Add newly-published crates to restricted tokens

[alexcrichton]

I was recently considering trying to use restricted tokens for CI on a repository but ended up deciding not to. One of the issues with tokens that are restricted to a fixed set of crates is that I can't necessarily predict all future crates that the token is going to publish. For example when managing a workspace I'd like CI automation to publish all the crates but the set of crates will grow and/or change over time. Some projects have predictably-named crates so the *-based restrictions work well, but the project that I was working with was the wasm-tools repository which has a set of crates that don't follow any particular naming pattern.

To help manage this a setting I'd find useful to have would be something along the lines of:

• At token creation time, I can add restrictions that match the current set of crates, for example make an explicit list of all crates.
• Next I'd like any newly published crate with this token to be automatically added to the set of crates.

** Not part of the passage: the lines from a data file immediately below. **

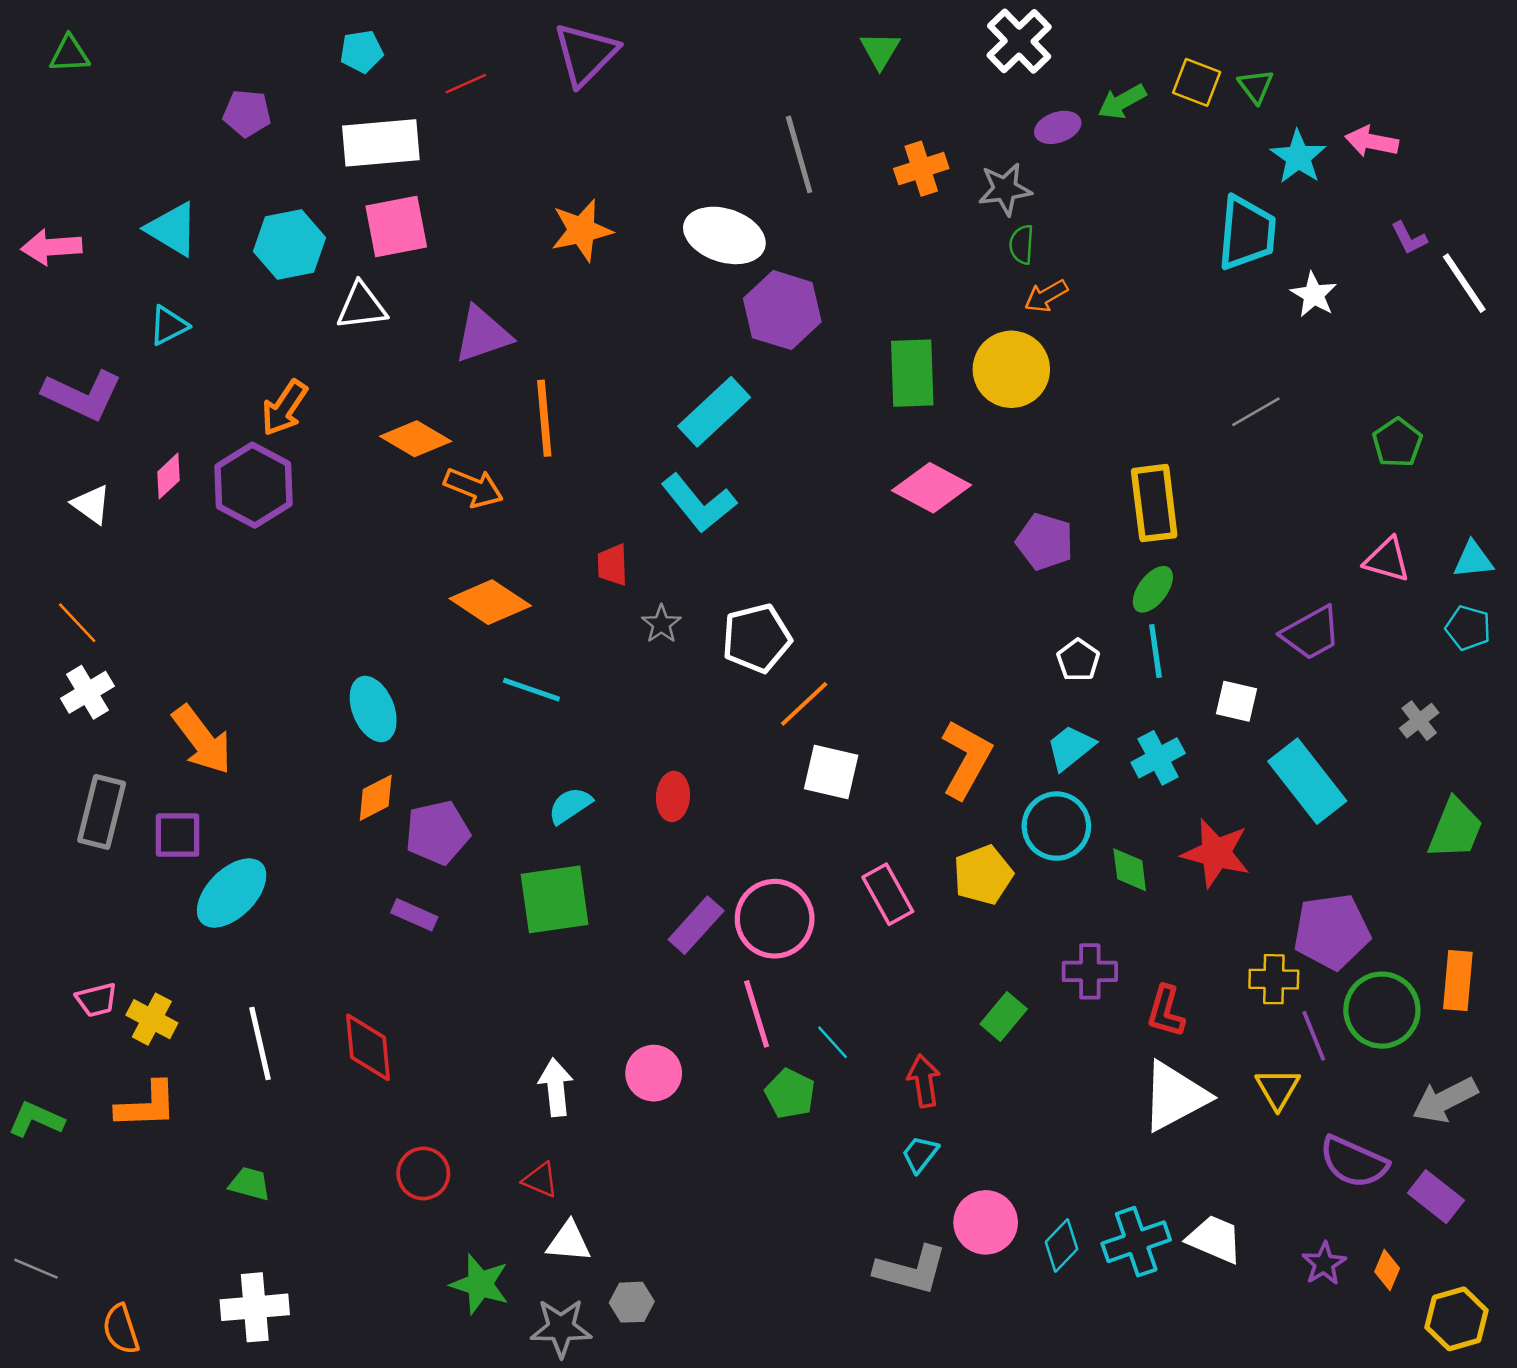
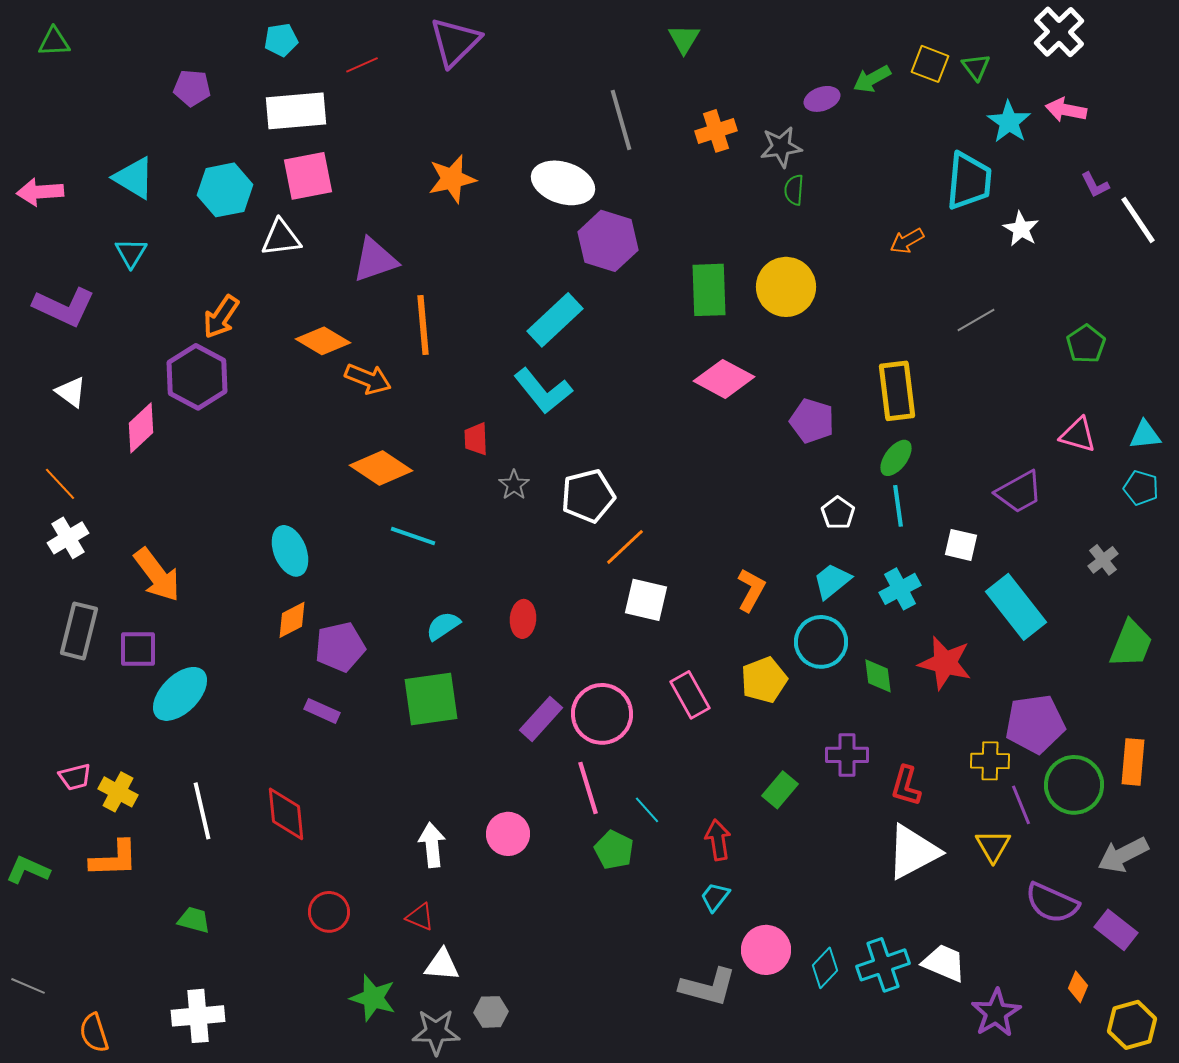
white cross: (1019, 41) -> (1059, 32), moved
orange arrow: (1046, 296) -> (907, 241), moved
cyan triangle: (169, 326) -> (131, 253), turned -32
pink diamond: (169, 476) -> (141, 428), moved, size x1.4
orange L-shape: (966, 759) -> (751, 590), size x0.7
purple star: (1324, 1264) -> (996, 1013), moved, size x1.4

That way the token would be allowed to publish any new crate, but only updates could be posted to initially allowed crates or historically created crates. This mode of tracking would match the workflow well of at least wasm-tools and might work for other workspace-based repositories perhaps.

[walterhpearce]

This sounds like a reasonably good idea and approach to me. Something akin to a "self only" token restriction, essentially creating an isolated user-like scope under a token. It's a sane step without fully having to support other auth sources, while having a GitHub account for CI is cumbersome.

I'd be wary of this being leaned on and expanded though. I can see this quickly evolving into not-users-but-users on crates.io with some feature creep, which we would want to avoid and fully consider an evolution towards.